# [Directions for this task]
Go through the lines below and retype each one exactly.

# [Input data]
□ □ □ □ □
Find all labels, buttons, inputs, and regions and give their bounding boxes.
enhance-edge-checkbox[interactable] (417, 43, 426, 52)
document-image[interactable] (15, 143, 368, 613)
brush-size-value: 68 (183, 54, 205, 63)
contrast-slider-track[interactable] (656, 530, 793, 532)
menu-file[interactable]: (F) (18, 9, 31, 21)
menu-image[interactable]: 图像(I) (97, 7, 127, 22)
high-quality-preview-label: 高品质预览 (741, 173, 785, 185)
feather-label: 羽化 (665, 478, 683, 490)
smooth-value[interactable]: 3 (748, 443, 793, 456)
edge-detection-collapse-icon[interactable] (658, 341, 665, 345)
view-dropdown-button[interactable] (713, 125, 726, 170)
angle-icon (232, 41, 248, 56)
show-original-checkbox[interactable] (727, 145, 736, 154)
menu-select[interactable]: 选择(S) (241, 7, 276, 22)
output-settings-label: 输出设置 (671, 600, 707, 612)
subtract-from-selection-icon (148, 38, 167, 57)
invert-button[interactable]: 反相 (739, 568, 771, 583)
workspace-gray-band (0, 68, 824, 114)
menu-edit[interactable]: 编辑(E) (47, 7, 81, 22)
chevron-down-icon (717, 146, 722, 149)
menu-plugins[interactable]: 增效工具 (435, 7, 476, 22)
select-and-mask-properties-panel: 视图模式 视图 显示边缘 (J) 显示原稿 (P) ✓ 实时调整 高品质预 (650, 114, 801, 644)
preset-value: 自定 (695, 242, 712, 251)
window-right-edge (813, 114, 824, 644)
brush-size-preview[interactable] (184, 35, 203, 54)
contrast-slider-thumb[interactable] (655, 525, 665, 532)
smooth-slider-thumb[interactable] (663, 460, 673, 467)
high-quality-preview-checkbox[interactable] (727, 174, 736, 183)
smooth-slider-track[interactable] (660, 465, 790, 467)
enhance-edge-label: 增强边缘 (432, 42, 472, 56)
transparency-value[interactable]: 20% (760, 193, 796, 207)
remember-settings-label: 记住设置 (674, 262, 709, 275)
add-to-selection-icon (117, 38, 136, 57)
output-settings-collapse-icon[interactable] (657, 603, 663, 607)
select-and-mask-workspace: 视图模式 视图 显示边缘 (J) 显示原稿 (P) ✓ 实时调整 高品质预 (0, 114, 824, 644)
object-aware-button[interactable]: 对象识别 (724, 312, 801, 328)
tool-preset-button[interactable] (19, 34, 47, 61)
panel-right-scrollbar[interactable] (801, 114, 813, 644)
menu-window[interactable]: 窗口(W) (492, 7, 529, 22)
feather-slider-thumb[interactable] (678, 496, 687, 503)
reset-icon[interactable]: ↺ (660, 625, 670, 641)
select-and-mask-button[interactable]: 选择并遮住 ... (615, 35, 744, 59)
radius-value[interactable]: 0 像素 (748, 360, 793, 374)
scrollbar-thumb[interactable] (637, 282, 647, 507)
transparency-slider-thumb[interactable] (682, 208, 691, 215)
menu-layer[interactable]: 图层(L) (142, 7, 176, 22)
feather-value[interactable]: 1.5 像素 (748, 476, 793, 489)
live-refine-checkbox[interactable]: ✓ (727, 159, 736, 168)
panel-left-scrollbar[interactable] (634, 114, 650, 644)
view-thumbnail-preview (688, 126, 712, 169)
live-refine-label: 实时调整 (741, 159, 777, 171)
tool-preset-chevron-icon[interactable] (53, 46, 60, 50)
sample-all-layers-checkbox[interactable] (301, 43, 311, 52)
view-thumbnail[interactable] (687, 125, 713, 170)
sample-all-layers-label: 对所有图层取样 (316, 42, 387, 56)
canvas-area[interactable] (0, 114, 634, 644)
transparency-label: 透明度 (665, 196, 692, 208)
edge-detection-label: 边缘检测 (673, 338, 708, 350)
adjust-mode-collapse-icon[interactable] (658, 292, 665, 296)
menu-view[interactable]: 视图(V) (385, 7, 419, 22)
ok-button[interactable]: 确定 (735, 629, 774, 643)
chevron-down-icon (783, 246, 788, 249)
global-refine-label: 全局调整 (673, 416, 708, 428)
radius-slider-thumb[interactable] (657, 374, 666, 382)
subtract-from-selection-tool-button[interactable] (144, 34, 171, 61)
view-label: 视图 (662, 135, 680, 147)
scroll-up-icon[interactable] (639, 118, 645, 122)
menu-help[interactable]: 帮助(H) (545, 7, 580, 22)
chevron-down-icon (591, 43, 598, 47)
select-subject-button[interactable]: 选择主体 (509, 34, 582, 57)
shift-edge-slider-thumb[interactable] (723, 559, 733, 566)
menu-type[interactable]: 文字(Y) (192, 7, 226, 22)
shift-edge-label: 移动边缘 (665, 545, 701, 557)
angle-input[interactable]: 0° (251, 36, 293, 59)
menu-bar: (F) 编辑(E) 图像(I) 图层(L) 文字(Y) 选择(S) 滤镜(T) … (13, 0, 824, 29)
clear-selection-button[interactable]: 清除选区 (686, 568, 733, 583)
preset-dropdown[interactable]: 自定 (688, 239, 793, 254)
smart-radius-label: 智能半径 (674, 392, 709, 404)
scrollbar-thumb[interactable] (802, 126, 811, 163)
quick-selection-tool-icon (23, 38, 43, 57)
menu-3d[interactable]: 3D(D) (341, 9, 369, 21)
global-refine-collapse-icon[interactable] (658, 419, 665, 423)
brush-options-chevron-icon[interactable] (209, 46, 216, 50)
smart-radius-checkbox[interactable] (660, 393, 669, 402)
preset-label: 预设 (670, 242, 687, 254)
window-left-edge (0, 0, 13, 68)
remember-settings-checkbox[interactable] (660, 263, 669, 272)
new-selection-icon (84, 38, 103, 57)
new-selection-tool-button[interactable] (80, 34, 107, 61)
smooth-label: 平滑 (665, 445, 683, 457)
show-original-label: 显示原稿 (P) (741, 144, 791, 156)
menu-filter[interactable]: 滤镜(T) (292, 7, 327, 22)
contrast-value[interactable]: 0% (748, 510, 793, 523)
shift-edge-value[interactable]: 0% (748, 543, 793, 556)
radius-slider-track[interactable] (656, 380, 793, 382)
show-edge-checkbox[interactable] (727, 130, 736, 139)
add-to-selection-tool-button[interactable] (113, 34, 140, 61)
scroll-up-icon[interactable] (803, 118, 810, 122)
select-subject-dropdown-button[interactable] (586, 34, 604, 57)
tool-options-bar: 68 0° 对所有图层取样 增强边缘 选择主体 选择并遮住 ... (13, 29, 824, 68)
□ □ □ □ □
# [Written solution]
Find all labels, buttons, inputs, and regions and give their bounding boxes.
enhance-edge-checkbox[interactable] (417, 43, 426, 52)
document-image[interactable] (15, 143, 368, 613)
brush-size-value: 68 (183, 54, 205, 63)
contrast-slider-track[interactable] (656, 530, 793, 532)
menu-file[interactable]: (F) (18, 9, 31, 21)
menu-image[interactable]: 图像(I) (97, 7, 127, 22)
high-quality-preview-label: 高品质预览 (741, 173, 785, 185)
feather-label: 羽化 (665, 478, 683, 490)
smooth-value[interactable]: 3 (748, 443, 793, 456)
edge-detection-collapse-icon[interactable] (658, 341, 665, 345)
view-dropdown-button[interactable] (713, 125, 726, 170)
angle-icon (232, 41, 248, 56)
show-original-checkbox[interactable] (727, 145, 736, 154)
menu-select[interactable]: 选择(S) (241, 7, 276, 22)
output-settings-label: 输出设置 (671, 600, 707, 612)
subtract-from-selection-icon (148, 38, 167, 57)
invert-button[interactable]: 反相 (739, 568, 771, 583)
workspace-gray-band (0, 68, 824, 114)
menu-edit[interactable]: 编辑(E) (47, 7, 81, 22)
chevron-down-icon (717, 146, 722, 149)
menu-plugins[interactable]: 增效工具 (435, 7, 476, 22)
select-and-mask-properties-panel: 视图模式 视图 显示边缘 (J) 显示原稿 (P) ✓ 实时调整 高品质预 (650, 114, 801, 644)
preset-value: 自定 (695, 242, 712, 251)
window-right-edge (813, 114, 824, 644)
brush-size-preview[interactable] (184, 35, 203, 54)
contrast-slider-thumb[interactable] (655, 525, 665, 532)
smooth-slider-thumb[interactable] (663, 460, 673, 467)
high-quality-preview-checkbox[interactable] (727, 174, 736, 183)
smooth-slider-track[interactable] (660, 465, 790, 467)
enhance-edge-label: 增强边缘 (432, 42, 472, 56)
transparency-value[interactable]: 20% (760, 193, 796, 207)
remember-settings-label: 记住设置 (674, 262, 709, 275)
add-to-selection-icon (117, 38, 136, 57)
output-settings-collapse-icon[interactable] (657, 603, 663, 607)
select-and-mask-workspace: 视图模式 视图 显示边缘 (J) 显示原稿 (P) ✓ 实时调整 高品质预 (0, 114, 824, 644)
object-aware-button[interactable]: 对象识别 (724, 312, 801, 328)
tool-preset-button[interactable] (19, 34, 47, 61)
panel-right-scrollbar[interactable] (801, 114, 813, 644)
menu-window[interactable]: 窗口(W) (492, 7, 529, 22)
feather-slider-thumb[interactable] (678, 496, 687, 503)
reset-icon[interactable]: ↺ (660, 625, 670, 641)
select-and-mask-button[interactable]: 选择并遮住 ... (615, 35, 744, 59)
radius-value[interactable]: 0 像素 (748, 360, 793, 374)
scrollbar-thumb[interactable] (637, 282, 647, 507)
transparency-slider-thumb[interactable] (682, 208, 691, 215)
menu-layer[interactable]: 图层(L) (142, 7, 176, 22)
feather-value[interactable]: 1.5 像素 (748, 476, 793, 489)
live-refine-checkbox[interactable]: ✓ (727, 159, 736, 168)
panel-left-scrollbar[interactable] (634, 114, 650, 644)
view-thumbnail-preview (688, 126, 712, 169)
live-refine-label: 实时调整 (741, 159, 777, 171)
tool-preset-chevron-icon[interactable] (53, 46, 60, 50)
sample-all-layers-checkbox[interactable] (301, 43, 311, 52)
view-thumbnail[interactable] (687, 125, 713, 170)
sample-all-layers-label: 对所有图层取样 (316, 42, 387, 56)
canvas-area[interactable] (0, 114, 634, 644)
transparency-label: 透明度 (665, 196, 692, 208)
edge-detection-label: 边缘检测 (673, 338, 708, 350)
adjust-mode-collapse-icon[interactable] (658, 292, 665, 296)
menu-view[interactable]: 视图(V) (385, 7, 419, 22)
ok-button[interactable]: 确定 (735, 629, 774, 643)
chevron-down-icon (783, 246, 788, 249)
global-refine-label: 全局调整 (673, 416, 708, 428)
radius-slider-thumb[interactable] (657, 374, 666, 382)
subtract-from-selection-tool-button[interactable] (144, 34, 171, 61)
view-label: 视图 (662, 135, 680, 147)
scroll-up-icon[interactable] (639, 118, 645, 122)
menu-help[interactable]: 帮助(H) (545, 7, 580, 22)
chevron-down-icon (591, 43, 598, 47)
select-subject-button[interactable]: 选择主体 (509, 34, 582, 57)
shift-edge-slider-thumb[interactable] (723, 559, 733, 566)
menu-type[interactable]: 文字(Y) (192, 7, 226, 22)
shift-edge-label: 移动边缘 (665, 545, 701, 557)
angle-input[interactable]: 0° (251, 36, 293, 59)
menu-bar: (F) 编辑(E) 图像(I) 图层(L) 文字(Y) 选择(S) 滤镜(T) … (13, 0, 824, 29)
clear-selection-button[interactable]: 清除选区 (686, 568, 733, 583)
preset-dropdown[interactable]: 自定 (688, 239, 793, 254)
smart-radius-label: 智能半径 (674, 392, 709, 404)
scrollbar-thumb[interactable] (802, 126, 811, 163)
quick-selection-tool-icon (23, 38, 43, 57)
menu-3d[interactable]: 3D(D) (341, 9, 369, 21)
global-refine-collapse-icon[interactable] (658, 419, 665, 423)
brush-options-chevron-icon[interactable] (209, 46, 216, 50)
smart-radius-checkbox[interactable] (660, 393, 669, 402)
preset-label: 预设 (670, 242, 687, 254)
window-left-edge (0, 0, 13, 68)
remember-settings-checkbox[interactable] (660, 263, 669, 272)
new-selection-icon (84, 38, 103, 57)
new-selection-tool-button[interactable] (80, 34, 107, 61)
smooth-label: 平滑 (665, 445, 683, 457)
show-original-label: 显示原稿 (P) (741, 144, 791, 156)
menu-filter[interactable]: 滤镜(T) (292, 7, 327, 22)
contrast-value[interactable]: 0% (748, 510, 793, 523)
shift-edge-value[interactable]: 0% (748, 543, 793, 556)
radius-slider-track[interactable] (656, 380, 793, 382)
show-edge-checkbox[interactable] (727, 130, 736, 139)
add-to-selection-tool-button[interactable] (113, 34, 140, 61)
scroll-up-icon[interactable] (803, 118, 810, 122)
select-subject-dropdown-button[interactable] (586, 34, 604, 57)
tool-options-bar: 68 0° 对所有图层取样 增强边缘 选择主体 选择并遮住 ... (13, 29, 824, 68)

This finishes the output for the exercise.